**Task data**
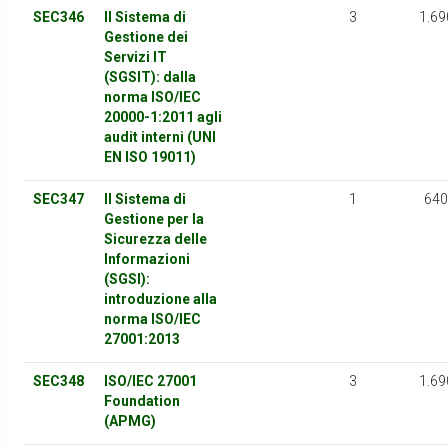
SEC346
Il Sistema di
3
1.69
Gestione dei
Servizi IT
(SGSIT): dalla
norma ISO/IEC
20000-1:2011 agli
audit interni (UNI
EN ISO 19011)
SEC347
Il Sistema di
1
640
Gestione per la
Sicurezza delle
Informazioni
(SGSI):
introduzione alla
norma ISO/IEC
27001:2013
SEC348
ISO/IEC 27001
3
1.69
Foundation
(APMG)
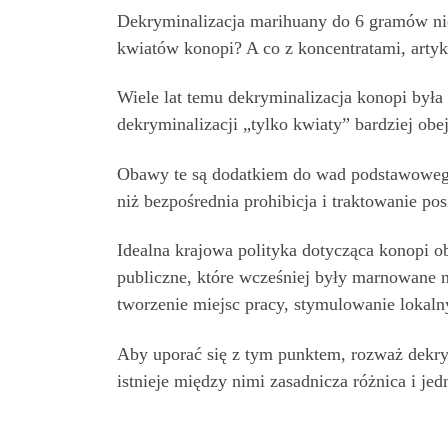
Dekryminalizacja marihuany do 6 gramów nie
kwiatów konopi? A co z koncentratami, arty
Wiele lat temu dekryminalizacja konopi była
dekryminalizacji „tylko kwiaty” bardziej obe
Obawy te są dodatkiem do wad podstawowego za
niż bezpośrednia prohibicja i traktowanie pos
Idealna krajowa polityka dotycząca konopi o
publiczne, które wcześniej były marnowane n
tworzenie miejsc pracy, stymulowanie lokaln
Aby uporać się z tym punktem, rozważ dekr
istnieje między nimi zasadnicza różnica i je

**Exercise description**
Retype the entries verbatim and drop the pictures.

**Result below**
SEC346
Il Sistema di
3
1.69
Gestione dei
Servizi IT
(SGSIT): dalla
norma ISO/IEC
20000-1:2011 agli
audit interni (UNI
EN ISO 19011)
SEC347
Il Sistema di
1
640
Gestione per la
Sicurezza delle
Informazioni
(SGSI):
introduzione alla
norma ISO/IEC
27001:2013
SEC348
ISO/IEC 27001
3
1.69
Foundation
(APMG)
Dekryminalizacja marihuany do 6 gramów nie
kwiatów konopi? A co z koncentratami, arty
Wiele lat temu dekryminalizacja konopi była
dekryminalizacji „tylko kwiaty” bardziej obe
Obawy te są dodatkiem do wad podstawowego za
niż bezpośrednia prohibicja i traktowanie pos
Idealna krajowa polityka dotycząca konopi o
publiczne, które wcześniej były marnowane n
tworzenie miejsc pracy, stymulowanie lokaln
Aby uporać się z tym punktem, rozważ dekr
istnieje między nimi zasadnicza różnica i je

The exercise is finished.